The respondent is ordered by way of an interim injunction to grant the applicant benefits in accordance with Sections 3 and 3a of the Asylum Seekers' Benefits Act (AsylbLG) at standard benefit level 1, provisionally and subject to the right of recovery, from 9 February 2026 until a final decision is reached on the applicant's objection of 6 January 2026.

The respondent shall bear the applicant's extrajudicial costs.

The applicant is granted legal aid without payment of installments for the preliminary legal protection proceedings and is assigned lawyer Sven Adam from Göttingen to represent his rights under the conditions of a lawyer based in the district of the Stuttgart Social Court.

REASONS
I.

The parties are in dispute regarding the granting of basic benefits in accordance with Sections 3 and 3a of the Asylum Seekers' Benefits Act (AsylbLG) at the standard benefit level 1.

The applicant was born on xxx and is housed in communal accommodation within the meaning of Section 53 Paragraph 1 of the Asylum Act.

The respondent implicitly granted the applicant basic benefits in accordance with Sections 3 and 3a of the Asylum Seekers' Benefits Act (AsylbLG) at standard benefit level 2 from January 2026 onwards by means of payment.

By letter dated 06.01.2026, the applicant lodged an objection against the benefit period starting from 01.01.2026, which the respondent has not yet decided on.

By letter dated 06.02.2026, received by the court on 09.02.2026, the applicant filed the present application for preliminary legal protection with the Stuttgart Social Court.

The applicant believes that he is entitled to benefits in the constitutionally permissible amount at standard benefit level 1.

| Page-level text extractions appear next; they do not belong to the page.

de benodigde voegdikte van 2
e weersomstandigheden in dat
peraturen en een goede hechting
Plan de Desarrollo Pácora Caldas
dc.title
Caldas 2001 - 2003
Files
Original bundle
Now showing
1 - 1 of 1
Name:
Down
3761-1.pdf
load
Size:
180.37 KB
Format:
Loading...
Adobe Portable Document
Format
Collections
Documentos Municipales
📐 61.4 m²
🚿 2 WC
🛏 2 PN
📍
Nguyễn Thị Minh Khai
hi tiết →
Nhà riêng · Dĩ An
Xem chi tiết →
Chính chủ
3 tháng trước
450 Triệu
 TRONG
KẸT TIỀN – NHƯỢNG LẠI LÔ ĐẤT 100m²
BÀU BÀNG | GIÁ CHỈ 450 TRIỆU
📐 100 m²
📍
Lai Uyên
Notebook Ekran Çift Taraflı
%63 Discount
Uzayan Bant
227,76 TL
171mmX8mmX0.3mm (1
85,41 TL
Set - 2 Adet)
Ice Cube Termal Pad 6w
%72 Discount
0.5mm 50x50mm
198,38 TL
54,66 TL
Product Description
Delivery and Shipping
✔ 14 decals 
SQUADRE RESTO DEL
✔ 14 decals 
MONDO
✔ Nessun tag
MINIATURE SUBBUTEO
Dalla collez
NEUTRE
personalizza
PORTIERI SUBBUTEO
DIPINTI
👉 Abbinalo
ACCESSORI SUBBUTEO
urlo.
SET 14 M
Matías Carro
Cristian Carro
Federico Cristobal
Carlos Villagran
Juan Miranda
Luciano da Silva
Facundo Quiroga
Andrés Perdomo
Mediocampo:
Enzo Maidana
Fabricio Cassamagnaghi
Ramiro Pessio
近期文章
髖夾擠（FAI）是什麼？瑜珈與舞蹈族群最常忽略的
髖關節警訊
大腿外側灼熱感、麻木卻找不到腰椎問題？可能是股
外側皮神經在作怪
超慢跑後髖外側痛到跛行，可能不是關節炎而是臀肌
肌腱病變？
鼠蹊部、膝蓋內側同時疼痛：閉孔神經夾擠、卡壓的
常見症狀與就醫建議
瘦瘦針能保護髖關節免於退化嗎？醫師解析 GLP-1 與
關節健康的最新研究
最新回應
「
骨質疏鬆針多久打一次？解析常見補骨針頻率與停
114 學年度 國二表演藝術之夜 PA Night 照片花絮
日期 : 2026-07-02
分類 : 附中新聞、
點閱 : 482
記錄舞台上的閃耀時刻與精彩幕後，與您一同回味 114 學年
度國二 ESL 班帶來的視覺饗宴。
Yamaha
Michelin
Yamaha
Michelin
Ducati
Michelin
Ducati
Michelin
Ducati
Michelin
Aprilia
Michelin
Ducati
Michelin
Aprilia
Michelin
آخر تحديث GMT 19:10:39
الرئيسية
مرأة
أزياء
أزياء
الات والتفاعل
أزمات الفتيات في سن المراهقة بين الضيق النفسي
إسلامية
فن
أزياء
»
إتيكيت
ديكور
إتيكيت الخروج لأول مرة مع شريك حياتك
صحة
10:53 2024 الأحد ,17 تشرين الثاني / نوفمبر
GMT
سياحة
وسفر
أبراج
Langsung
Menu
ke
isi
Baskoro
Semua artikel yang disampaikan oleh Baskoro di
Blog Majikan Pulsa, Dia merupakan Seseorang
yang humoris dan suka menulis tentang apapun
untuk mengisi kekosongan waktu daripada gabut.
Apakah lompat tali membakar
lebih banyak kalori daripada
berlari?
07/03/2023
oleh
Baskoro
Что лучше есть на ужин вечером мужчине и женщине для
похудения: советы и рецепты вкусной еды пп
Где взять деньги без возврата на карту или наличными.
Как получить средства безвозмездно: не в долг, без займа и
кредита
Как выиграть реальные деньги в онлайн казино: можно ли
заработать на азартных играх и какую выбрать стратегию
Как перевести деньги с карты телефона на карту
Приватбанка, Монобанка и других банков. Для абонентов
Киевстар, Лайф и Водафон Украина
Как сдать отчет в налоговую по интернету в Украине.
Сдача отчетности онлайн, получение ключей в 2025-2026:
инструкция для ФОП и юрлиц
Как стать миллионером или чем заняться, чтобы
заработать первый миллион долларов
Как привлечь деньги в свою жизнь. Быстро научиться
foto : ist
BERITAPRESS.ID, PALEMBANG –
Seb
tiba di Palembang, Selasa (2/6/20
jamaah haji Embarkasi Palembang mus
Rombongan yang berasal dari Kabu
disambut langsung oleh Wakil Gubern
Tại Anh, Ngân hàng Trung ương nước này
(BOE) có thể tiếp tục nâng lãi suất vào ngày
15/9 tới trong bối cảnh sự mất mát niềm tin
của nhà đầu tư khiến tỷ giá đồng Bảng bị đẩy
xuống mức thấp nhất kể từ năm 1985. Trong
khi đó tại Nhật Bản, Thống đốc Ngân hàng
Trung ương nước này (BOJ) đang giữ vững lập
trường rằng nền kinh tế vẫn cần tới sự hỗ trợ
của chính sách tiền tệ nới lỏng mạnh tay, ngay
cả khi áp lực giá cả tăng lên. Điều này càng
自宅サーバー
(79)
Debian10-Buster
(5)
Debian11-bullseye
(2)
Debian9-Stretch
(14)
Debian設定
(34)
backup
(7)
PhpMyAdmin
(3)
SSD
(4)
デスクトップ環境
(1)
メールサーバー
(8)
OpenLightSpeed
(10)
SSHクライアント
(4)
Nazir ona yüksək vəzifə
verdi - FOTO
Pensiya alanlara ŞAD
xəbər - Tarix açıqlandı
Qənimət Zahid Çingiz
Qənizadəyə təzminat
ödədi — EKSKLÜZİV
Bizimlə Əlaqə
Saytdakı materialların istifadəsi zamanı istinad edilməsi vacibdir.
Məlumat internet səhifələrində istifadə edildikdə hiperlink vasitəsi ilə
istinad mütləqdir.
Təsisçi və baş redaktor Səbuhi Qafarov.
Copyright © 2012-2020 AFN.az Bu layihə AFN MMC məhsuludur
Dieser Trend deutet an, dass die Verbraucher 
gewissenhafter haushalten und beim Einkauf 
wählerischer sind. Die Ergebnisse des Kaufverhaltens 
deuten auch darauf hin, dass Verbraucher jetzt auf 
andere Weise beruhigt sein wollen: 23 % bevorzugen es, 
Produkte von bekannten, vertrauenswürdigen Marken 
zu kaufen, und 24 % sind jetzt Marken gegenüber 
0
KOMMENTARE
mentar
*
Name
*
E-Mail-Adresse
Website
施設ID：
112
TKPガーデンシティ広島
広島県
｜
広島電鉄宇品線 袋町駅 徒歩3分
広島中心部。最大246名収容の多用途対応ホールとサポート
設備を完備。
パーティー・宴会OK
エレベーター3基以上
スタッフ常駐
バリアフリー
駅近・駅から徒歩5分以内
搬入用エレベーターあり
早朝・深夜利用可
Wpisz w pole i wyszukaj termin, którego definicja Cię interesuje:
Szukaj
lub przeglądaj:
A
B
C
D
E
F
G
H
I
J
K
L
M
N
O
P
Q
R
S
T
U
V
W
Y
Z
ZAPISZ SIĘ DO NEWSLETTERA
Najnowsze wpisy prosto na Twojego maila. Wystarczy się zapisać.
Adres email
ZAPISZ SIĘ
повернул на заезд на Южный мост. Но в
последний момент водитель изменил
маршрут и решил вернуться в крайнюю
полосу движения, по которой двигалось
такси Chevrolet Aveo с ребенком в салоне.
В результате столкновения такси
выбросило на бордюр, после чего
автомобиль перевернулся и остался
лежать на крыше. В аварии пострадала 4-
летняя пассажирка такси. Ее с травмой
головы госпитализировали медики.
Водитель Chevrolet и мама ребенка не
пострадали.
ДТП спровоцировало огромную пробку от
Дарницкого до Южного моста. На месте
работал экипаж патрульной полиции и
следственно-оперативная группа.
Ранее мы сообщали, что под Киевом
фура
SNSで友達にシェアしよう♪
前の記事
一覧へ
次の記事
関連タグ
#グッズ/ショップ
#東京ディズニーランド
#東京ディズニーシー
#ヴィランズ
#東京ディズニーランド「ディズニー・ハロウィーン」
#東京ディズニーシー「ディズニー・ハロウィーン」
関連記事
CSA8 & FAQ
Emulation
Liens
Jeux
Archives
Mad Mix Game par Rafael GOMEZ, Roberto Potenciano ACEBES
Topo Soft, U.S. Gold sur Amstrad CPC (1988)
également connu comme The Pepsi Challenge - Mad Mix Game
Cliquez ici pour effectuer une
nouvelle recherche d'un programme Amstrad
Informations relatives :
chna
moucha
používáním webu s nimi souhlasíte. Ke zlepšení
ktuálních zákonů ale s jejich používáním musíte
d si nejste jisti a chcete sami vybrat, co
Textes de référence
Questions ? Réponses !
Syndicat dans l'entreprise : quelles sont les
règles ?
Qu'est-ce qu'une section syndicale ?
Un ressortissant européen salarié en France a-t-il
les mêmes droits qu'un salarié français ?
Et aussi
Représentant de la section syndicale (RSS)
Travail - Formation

The applicant requests that
the respondent be ordered, by way of an interim injunction, to grant the applicant, provisionally and subject to the right of recovery, the requested benefits in the constitutionally compliant amount at standard benefit level 1 from the date of receipt of this application by the court, until a legally binding decision is reached on the applicant's objection of January 6, 2026, against the de facto provision of benefits by the respondent, taking into account the legal opinion of the court.

The respondent requests that
the application be dismissed.

The respondent argues that there is no legal basis for the standard benefit level 1. The Federal Constitutional Court's decision refers only to analogous benefits under Section 2 of the Asylum Seekers' Benefits Act (AsylbLG). Furthermore, the applicant has not credibly demonstrated any grounds for an injunction. It is not apparent that the applicant's financial resources are exhausted, and he has not explained what disadvantages he would face if he were referred to the outcome of the main proceedings.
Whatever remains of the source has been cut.